Por Isabel Coixet |
Y, sin embargo, no me abandona el
sentimiento profundo de irrelevancia, como si todo lo que vamos a decir en
realidad es totalmente prescindible: tengo mañanas y tardes así cuando el mundo
y sus cosas se me antojan de una futilidad sin límites.
Como ya me conozco, aparto como puedo esa idea e
intento contestar todo lo coherentemente que puedo a las preguntas de la
moderadora y escuchar cuidadosamente las palabras de mis compañeros. No puedo
evitar preguntarme quiénes son los que pueblan la sala haciendo fotos y tomando
notas. ¿Guionistas en ciernes? ¿Novelistas? ¿Alumnos de talleres de escritura?
¿Curiosos? Seguramente hay de todo. Y seguramente muchos han escrito ya textos
que buscan su audiencia. Quizá nuestras experiencias puedan servirles de algo:
de estímulo, de aliento, de acicate, de orientación. Ojalá.
Bien es verdad que mi experiencia es bastante
peculiar, porque yo empecé a escribir guiones porque me parecía el único camino
viable a la dirección y el único que se me ocurrió en mi adolescencia: de pura
chiripa lo fue. Nunca conocí a un guionista o a un escritor más que por lo que
de ellos se decía en las propias películas. Y lo único que puedo decir es que,
para escribir un guion, hay que tener algo que decir y disciplina y trabajo
para decirlo. Si es bueno o malo, si sirve o no sirve, eso es harina de otro costal.

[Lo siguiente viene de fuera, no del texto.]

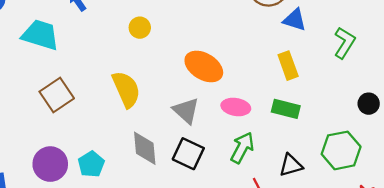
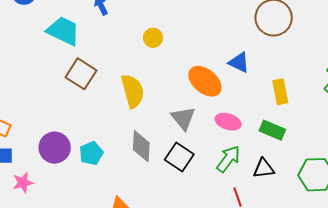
blue triangle: (295, 20) -> (239, 62), moved
brown square: (57, 95) -> (81, 74), moved, turned -32
black triangle: (291, 165) -> (264, 168), moved

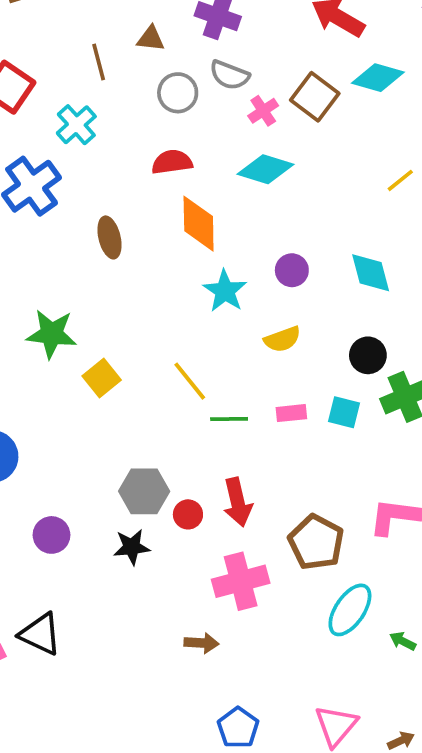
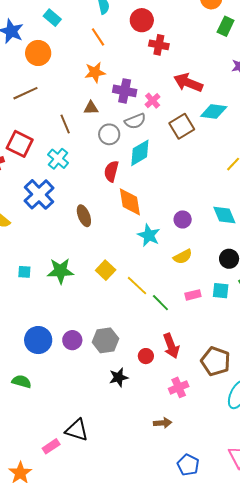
gray semicircle: (229, 75) -> (135, 121), turned -35
brown square: (315, 97) -> (182, 126), turned 30
pink cross: (263, 111) -> (153, 101), moved
red semicircle: (172, 162) -> (111, 171), turned -60
cyan diamond: (266, 169) -> (140, 153), moved, turned -40
yellow square: (102, 378) -> (106, 270), moved
green line: (229, 419) -> (160, 303), turned 54
gray hexagon: (144, 491) -> (105, 340), moved
purple circle: (52, 535) -> (72, 340), moved
pink cross: (241, 581) -> (179, 387), size x0.7

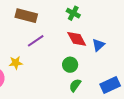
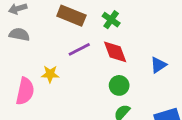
green cross: (73, 13) -> (111, 20), moved
red diamond: (77, 39) -> (115, 52), moved

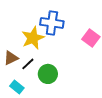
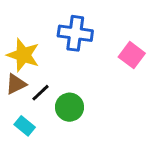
yellow star: (33, 38) -> (23, 55), moved, turned -30

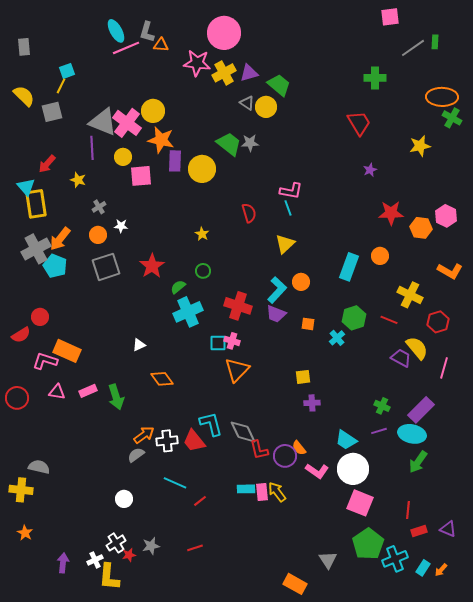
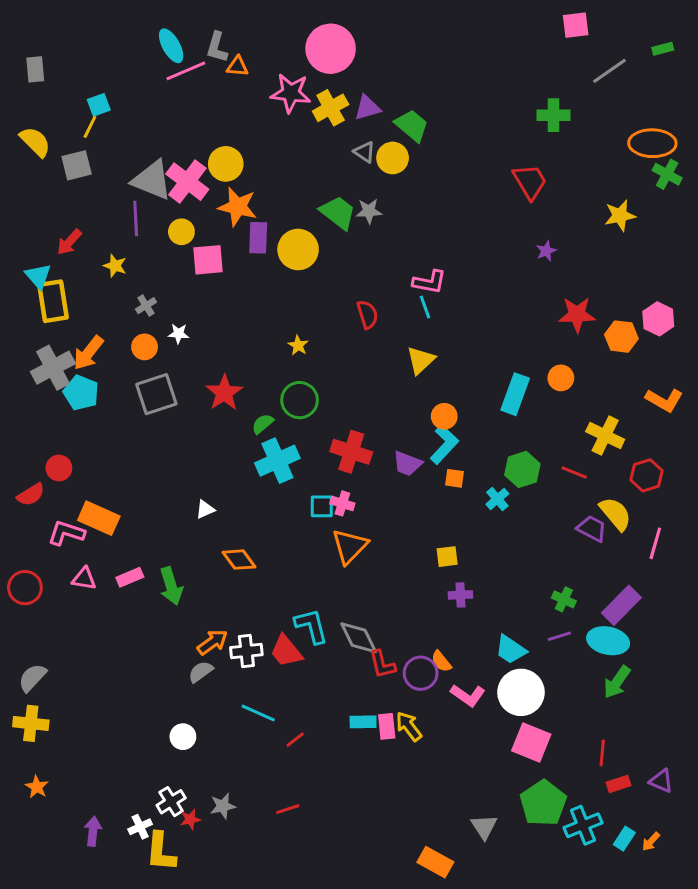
green rectangle: (435, 42) -> (663, 49), moved, turned 72
green circle: (203, 271) -> (300, 400), size x1.6
cyan L-shape: (277, 290) -> (444, 444), moved
gray semicircle: (39, 467) -> (32, 678), moved, turned -60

Mientras todos desgranamos nuestras peripecias personales con los guiones,
observo una cierta agitación en la primera fila del público. Me inclino para
ver qué es lo que pasa y veo una cucaracha paseándose ante el público como
Pedro por su casa, salida de un desagüe que se halla en el suelo, justo delante
del espacio que separa a la audiencia de la tarima de los oradores. El tamaño
del coleóptero es considerable y hace imposible que la ignoremos. Alguien hace
un comentario jocoso y la sala ríe nerviosa. A una velocidad increíble, la
cucaracha trepa por la tarima donde estamos y uno de los oradores se levanta y
la aplasta con el zapato. Suena un crujido de esos que resuenan en toda la
sala. El cadáver de la cucaracha es apartado piadosamente a un lado, aunque
todos sabemos que está ahí.
Continuamos hablando de cómo se toman los
novelistas las adaptaciones de sus obras, de cómo se toman los guionistas las
adaptaciones de sus guiones… Yo hablo con toda la normalidad que soy capaz de
mis peripecias con los autores, pero estoy todavía rebobinando en mi cabeza el
avance de la cucaracha hacia la tarima, el crujido de la suela del zapato
aplastando su caparazón contra el suelo y pienso que esto sí es el arranque de
una novela, de un cuento, de un guion, de una película, de un corto, de algo.